Aussi votre commission vous propose-t-elle de supprimer la référence aux contraventions de 3ème, 4ème et 5ème classes du code des douanes insérée dans la nouvelle rédaction de l'article 415 de ce même code.
Elle vous propose d'adopter l'article 4 ainsi modifié.
CHAPITRE II
DISPOSITIONS RELATIVES À LA COOPÉRATION INTERNATIONALE
Cette division, composée des articles 5 à 12 du projet de loi, a pour objet d'adapter la législation française aux stipulations de la convention de Strasbourg, contenues dans son chapitre III.
Article 5
Champ d'application
Cet article a pour objet de définir le champ d'application des dispositions du présent projet de loi relatives à la coopération internationale.

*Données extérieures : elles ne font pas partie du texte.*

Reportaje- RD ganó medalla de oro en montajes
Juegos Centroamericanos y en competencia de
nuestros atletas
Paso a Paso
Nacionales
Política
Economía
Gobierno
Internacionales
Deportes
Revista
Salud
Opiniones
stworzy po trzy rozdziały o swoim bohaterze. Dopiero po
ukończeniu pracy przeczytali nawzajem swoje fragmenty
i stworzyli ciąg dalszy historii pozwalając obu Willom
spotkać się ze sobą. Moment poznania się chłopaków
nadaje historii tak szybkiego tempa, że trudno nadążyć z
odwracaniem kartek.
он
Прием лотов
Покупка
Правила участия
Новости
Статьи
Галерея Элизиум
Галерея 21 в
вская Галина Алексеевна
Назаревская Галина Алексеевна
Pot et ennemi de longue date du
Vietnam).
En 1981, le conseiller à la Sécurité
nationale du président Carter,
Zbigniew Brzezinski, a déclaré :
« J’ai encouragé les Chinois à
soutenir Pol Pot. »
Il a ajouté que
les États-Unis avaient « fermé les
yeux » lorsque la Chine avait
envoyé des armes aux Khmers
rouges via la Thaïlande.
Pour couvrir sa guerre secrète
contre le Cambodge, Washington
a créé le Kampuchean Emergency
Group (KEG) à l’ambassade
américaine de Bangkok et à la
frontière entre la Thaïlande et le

A cette fin, il pose deux séries de conditions pour la mise en oeuvre des articles 6 à 12.
Il est tout d'abord expressément prévu que la coopération internationale instituée par le projet de loi concernera les demandes présentées en application du chapitre III de la convention de Strasbourg. Cette condition suppose tout d'abord, de manière évidente, que l'Etat demandeur soit partie à ladite convention. Elle paraît également exiger que la demande soit présentée aux fins de confiscation ou de mesure en liaison avec la confiscation, la coopération instituée par le chapitre III de la convention se limitant à cet objet.

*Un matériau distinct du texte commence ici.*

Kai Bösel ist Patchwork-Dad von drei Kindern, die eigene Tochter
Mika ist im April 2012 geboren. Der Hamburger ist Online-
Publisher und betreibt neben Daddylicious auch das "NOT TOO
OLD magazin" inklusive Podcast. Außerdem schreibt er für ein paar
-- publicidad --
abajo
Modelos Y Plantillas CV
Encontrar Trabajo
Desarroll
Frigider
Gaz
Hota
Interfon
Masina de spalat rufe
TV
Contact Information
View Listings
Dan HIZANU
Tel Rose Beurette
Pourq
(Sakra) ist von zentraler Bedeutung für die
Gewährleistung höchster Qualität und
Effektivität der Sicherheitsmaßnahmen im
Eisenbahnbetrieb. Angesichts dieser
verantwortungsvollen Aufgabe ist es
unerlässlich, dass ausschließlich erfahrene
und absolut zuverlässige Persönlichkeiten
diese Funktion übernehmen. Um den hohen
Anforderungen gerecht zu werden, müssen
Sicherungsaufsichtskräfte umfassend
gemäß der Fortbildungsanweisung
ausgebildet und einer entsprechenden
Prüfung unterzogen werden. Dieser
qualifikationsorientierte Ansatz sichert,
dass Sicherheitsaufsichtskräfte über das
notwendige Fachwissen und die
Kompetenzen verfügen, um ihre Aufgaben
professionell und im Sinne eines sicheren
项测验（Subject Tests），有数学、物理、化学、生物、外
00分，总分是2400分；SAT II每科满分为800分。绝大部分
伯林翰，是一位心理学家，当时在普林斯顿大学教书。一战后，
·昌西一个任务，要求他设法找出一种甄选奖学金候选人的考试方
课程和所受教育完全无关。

La seconde série de conditions a trait à la nature des mesures objet de ces demandes. Sur ce point, l'article 7, paragraphe 2, de la convention de Strasbourg impose aux États parties d'adopter les mesures nécessaires pour répondre à trois séries de demandes :
- celles présentées aux fins de confiscation de produits d'infractions pénales (ou d'équivalent en valeur) ou d'objets employés pour commettre ces infractions ;
- les demandes d'entraide aux fins d'investigation ayant pour but une telle confiscation ;
- les demandes de mesures provisoires pour une confiscation.

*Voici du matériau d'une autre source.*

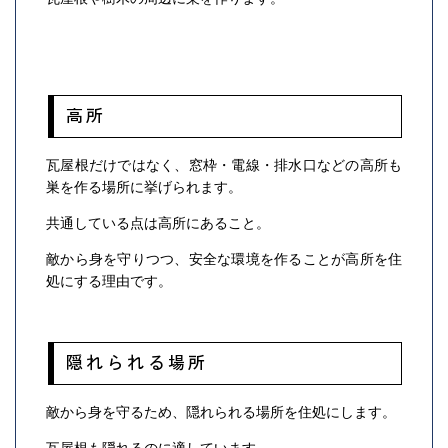
高所
瓦屋根だけではなく、窓枠・電線・排水口などの高所も
巣を作る場所に挙げられます。
共通している点は高所にあること。
敵から身を守りつつ、安全な環境を作ることが高所を住
処にする理由です。
隠れられる場所
敵から身を守るため、隠れられる場所を住処にします。
瓦屋根も隠れるのに適しています。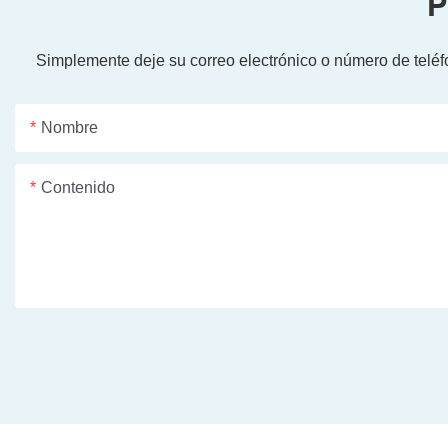
P
Simplemente deje su correo electrónico o número de teléf
Nombre
Contenido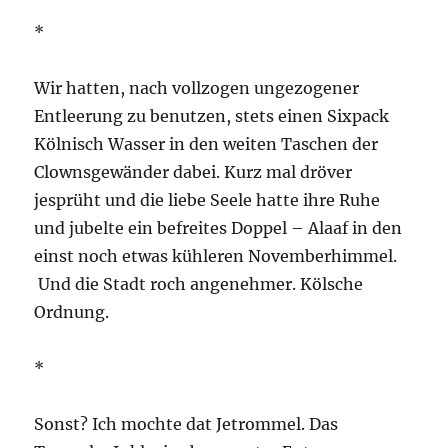
*
Wir hatten, nach vollzogen ungezogener
Entleerung zu benutzen, stets einen Sixpack
Kölnisch Wasser in den weiten Taschen der
Clownsgewänder dabei. Kurz mal dröver
jesprüht und die liebe Seele hatte ihre Ruhe
und jubelte ein befreites Doppel – Alaaf in den
einst noch etwas kühleren Novemberhimmel.
Und die Stadt roch angenehmer. Kölsche
Ordnung.
*
Sonst? Ich mochte dat Jetrommel. Das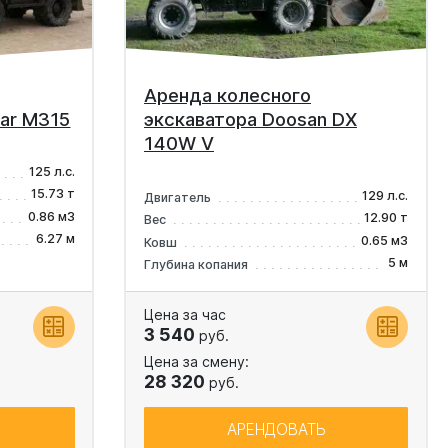
Аренда колесного
lar M315
экскаватора Doosan DX
140W V
125 л.с.
15.73 т
129 л.с.
Двигатель
0.86 м3
12.90 т
Вес
6.27 м
0.65 м3
Ковш
5 м
Глубина копания
Цена за час
3 540
руб.
Цена за смену:
28 320
руб.
АРЕНДОВАТЬ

Votre commission constate que le présent article 5 définit le champ d'application de la coopération internationale conformément aux stipulations de la convention de Strasbourg.
Le 1° permet les demandes tendant à la recherche et à l'identification des produits et instruments d'infractions. Ce faisant, il répond à l'impératif d'entraide aux fins d'investigations posé par la convention.
Le 2° autorise les requêtes ayant pour objet la confiscation des produits, biens ou instruments d'infractions.
Le 3° permet la dernière série de demandes mentionnées par la convention à savoir celles tendant à la prise de mesures conservatoires sur ces instruments, produits ou biens.
Votre commission vous propose d'adopter cet article sans modification.
Article 6
Cas de refus de coopération
Cet article a pour objet d'énumérer les hypothèses dans lesquelles la demande de coopération sera ou pourra être refusée.
La convention de Strasbourg prévoit elle-même, en son article 18, des motifs de refus de cette coopération.
Le projet de loi envisage tout d'abord cinq cas dans lesquels la demande de l'État requérant sera systématiquement refusée :
- lorsque son exécution risquerait de porter atteinte à l'ordre public. Ce motif de refus est expressément prévu par le b) du paragraphe 1 de l'article 18 de la convention ;
- lorsque les faits sur lesquels porte la demande font l'objet de poursuites pénales où ont déjà fait l'objet d'une décision définitive sur le territoire français. Ce motif de rejet traduit celui admis par le e) du paragraphe précité de la convention aux termes duquel la partie requise peut refuser la coopération internationale si elle considère que « la mesure sollicitée irait à l'encontre du principe ne bis in idem » ;
- lorsque la demande porte sur une infraction politique. Cette hypothèse est également admise expressément par l'article 18 de la convention de Strasbourg au d) du paragraphe 1 ;
- lorsque la décision étrangère a été prononcée dans des conditions n'offrant pas de garanties suffisantes au regard des droits de la défense ;
- lorsque l'infraction n'est pas punissable selon la loi française. C'est ce motif de refus que paraît admettre la convention dans le f) de son article 18, paragraphe 1, lequel envisage le cas où « l'infraction à laquelle se rapporte la demande ne serait pas une infraction au regard du droit de la partie requise si elle était commise sur le territoire relevant de sa juridiction. » Le présent projet de loi prévoit néanmoins que ce motif de refus ne s'applique pas aux demandes présentées aux fins de recherche et d'identification des produits ou des instruments d'infractions qui n'impliquent pas de mesures coercitives.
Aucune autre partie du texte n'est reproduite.